An dritter und vierter Stelle folgen die Gleichberechtigung der Geschlechter und die Umwelt- und Energiepolitik. Dies sind zwei Themenbereiche, die sich in der Schweiz bis zum Befragungszeitpunkt im Herbst 2018 weniger deutlich an einzelne Mega-Ereignisse oder politische Vorlagen koppeln liessen, offensichtlich aber dennoch zentrale Themen für die „Generation Z“ darstellen. Mittlerweile zeigt sich diese Wichtigkeit auch im Rahmen der schweizweiten Klimastreiks.
Die Wahl Donald Trumps, das bisher wichtigste politische Ereignis im Leben zahlreicher Befragter, ist vom Thema Populismus nicht zu entkoppeln. Im Gegensatz zur Person Trumps scheint das Phänomen an sich aber nur wenig zu interessieren.

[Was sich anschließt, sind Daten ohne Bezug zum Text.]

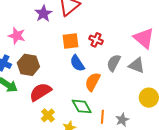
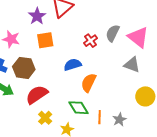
red cross: (96, 40) -> (91, 41), turned 32
orange square: (71, 41) -> (45, 40), moved
blue semicircle: (77, 63) -> (73, 65), turned 108
gray semicircle: (114, 63) -> (113, 33), moved

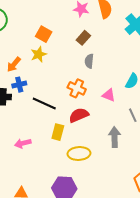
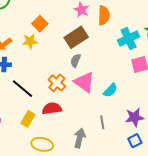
brown rectangle: (83, 38) -> (76, 37), size x1.6
pink triangle: (109, 95) -> (84, 82), moved, size x1.6

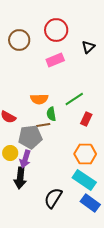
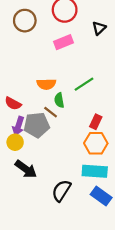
red rectangle: (86, 119) -> (96, 122), moved
brown line: (43, 125) -> (51, 112), turned 48
purple arrow: (25, 159) -> (18, 126), moved
black arrow: (20, 178) -> (26, 169), turned -60
cyan rectangle: (84, 180) -> (95, 171), turned -30

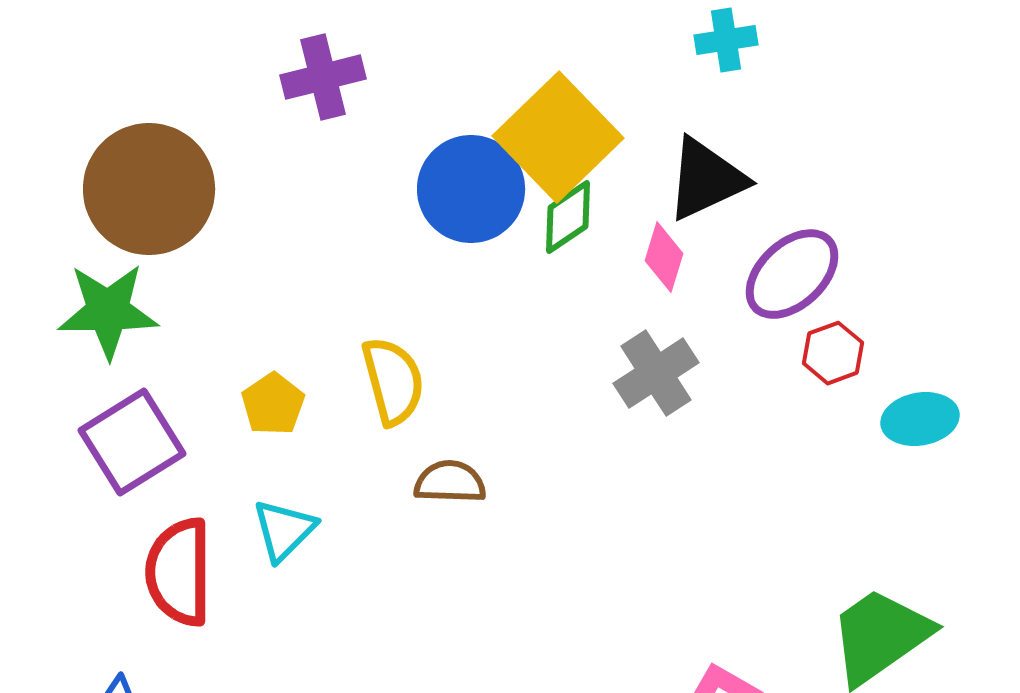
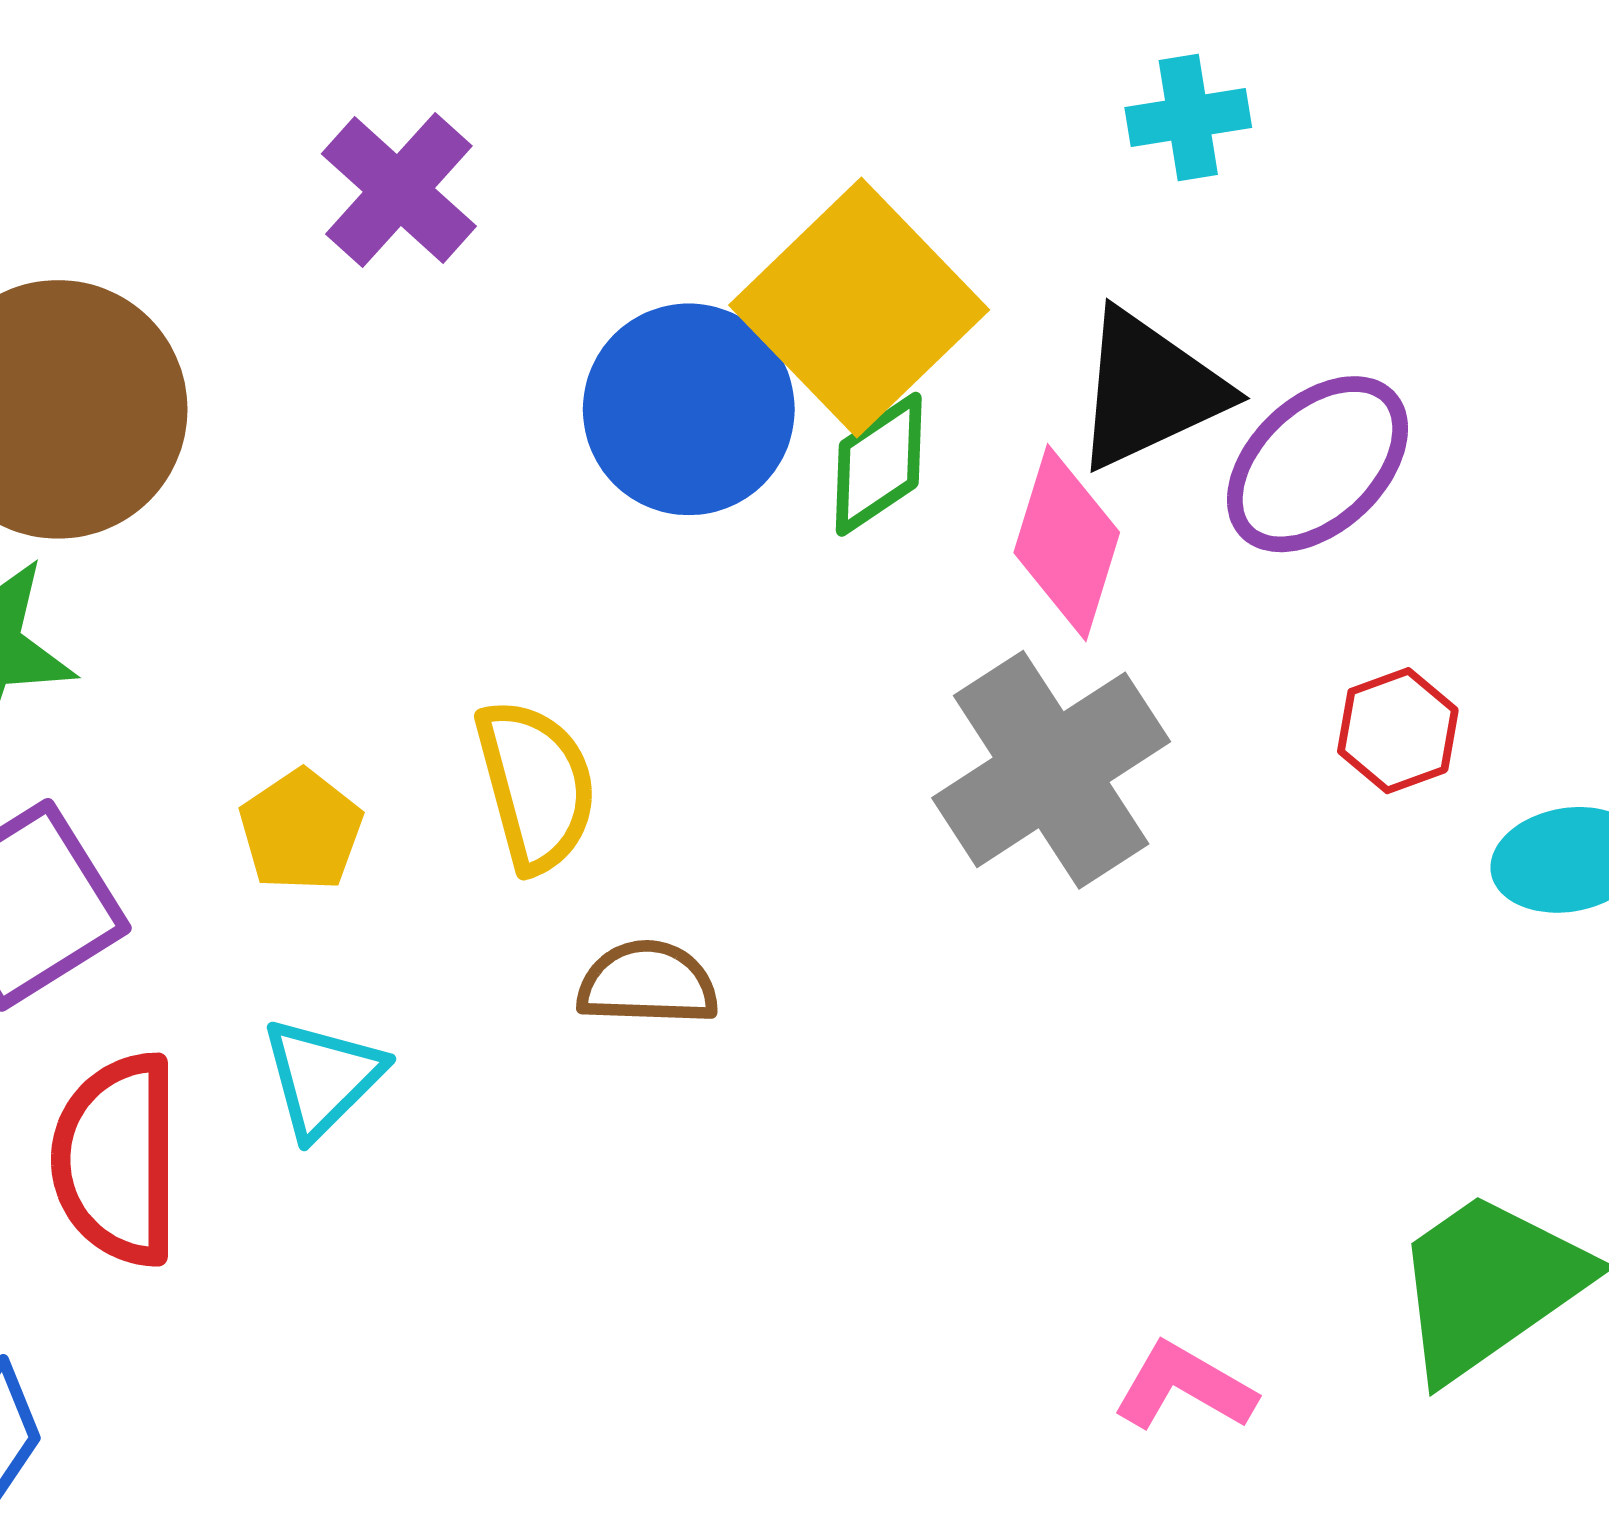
purple cross: (323, 77) -> (399, 190), turned -34
pink diamond: (664, 257) -> (1067, 543), size x1.4
purple ellipse: (792, 274) -> (1318, 464), moved
gray cross: (656, 373) -> (1051, 770), size x1.4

Im Rahmen verschiedener Untersuchungen wurde auf den wachsenden Anteil an Personen aufmerksam gemacht, die sich immer weniger über das politische Geschehen und News im Allgemeinen informieren. Es ist von zunehmender „News-Deprivation“ die Rede, die besonders bei Jungen ausgeprägt ist.
Die Ergebnisse des diesjährigen easyvote Politikmonitors bestätigt diesen Trend weitgehend. Sogar in der relativ kurzen Zeitspanne von vier Jahren seit 2014 macht sich eine Entwicklung hin zu einer geringeren Informationshäufigkeit bemerkbar.

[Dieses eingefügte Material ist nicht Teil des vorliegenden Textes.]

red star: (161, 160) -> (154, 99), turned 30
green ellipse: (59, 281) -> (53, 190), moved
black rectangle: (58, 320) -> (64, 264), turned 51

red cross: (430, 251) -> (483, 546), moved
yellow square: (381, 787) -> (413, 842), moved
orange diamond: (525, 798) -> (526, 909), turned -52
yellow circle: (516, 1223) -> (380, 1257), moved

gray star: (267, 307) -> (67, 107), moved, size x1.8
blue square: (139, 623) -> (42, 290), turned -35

Vor dem Hintergrund der ausgeprägten Möglichkeiten der Mitbestimmung in der Schweiz durch die direktdemokratischen Instrumente ist ein gewisses Level an Informiertheit für einen fundierten persönlichen Abstimmungsentscheid besonders wichtig. Traditionellerweise spielt das nächste soziale Umfeld bei Schülerinnen und Schülern die wichtigste Rolle für die Informationsbeschaffung zu politischen Entscheiden. Die Schule wie auch die Eltern sind die zwei wichtigsten Informationskanäle vor Volksabstimmungen.

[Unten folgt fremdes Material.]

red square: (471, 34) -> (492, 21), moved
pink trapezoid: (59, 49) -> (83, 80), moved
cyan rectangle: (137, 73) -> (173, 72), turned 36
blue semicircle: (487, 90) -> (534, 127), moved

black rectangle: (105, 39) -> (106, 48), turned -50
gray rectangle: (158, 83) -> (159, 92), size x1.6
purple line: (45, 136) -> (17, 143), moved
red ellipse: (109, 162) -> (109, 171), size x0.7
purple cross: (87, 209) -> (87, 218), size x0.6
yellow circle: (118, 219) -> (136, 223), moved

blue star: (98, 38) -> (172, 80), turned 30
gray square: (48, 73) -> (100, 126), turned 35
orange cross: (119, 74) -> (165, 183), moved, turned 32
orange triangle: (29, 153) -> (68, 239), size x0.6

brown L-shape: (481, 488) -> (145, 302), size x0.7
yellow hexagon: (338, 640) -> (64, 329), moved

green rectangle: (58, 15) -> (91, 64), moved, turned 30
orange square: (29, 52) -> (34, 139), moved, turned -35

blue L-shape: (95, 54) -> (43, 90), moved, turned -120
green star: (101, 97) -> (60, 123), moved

Klassischen Medien wie dem Fernsehen oder Zeitungen (Online) kommt ebenfalls ein hoher Stellenwert zu. Allerdings macht sich die zunehmende „News-Unlust“ auch bei der Beliebtheit der verschiedenen Informationskanäle für politische Entscheidungen bemerkbar. Die Anzahl Schülerinnen und Schüler, die angeben, Zeitungen, Fernseher oder Radio zu konsultieren, sinkt über die Zeit klar. Der Bedeutungsverlust dieser Informationskanäle kann dabei nicht durch neue Medien wie Youtube, Instagram oder Twitter kompensiert werden. Besonders deutlich ist auch der Einbruch in der Wichtigkeit von Facebook seit 2016.
Der bisher einzige systematische Trend hin zu einer sich vergrössernden Wichtigkeit einzelner Informationskanäle für Abstimmungen betrifft die Angebote von easyvote selber. Zwar sind diese, auf die Gesamtheit der Schülerinnen und Schüler gesehen, nach wie vor wenig verbreitet, sie werden aber von Jahr zu Jahr beliebter. Das gilt für die easyvote-Clips, die Webseite wie auch die easyvote-Abstimmungsbroschüre.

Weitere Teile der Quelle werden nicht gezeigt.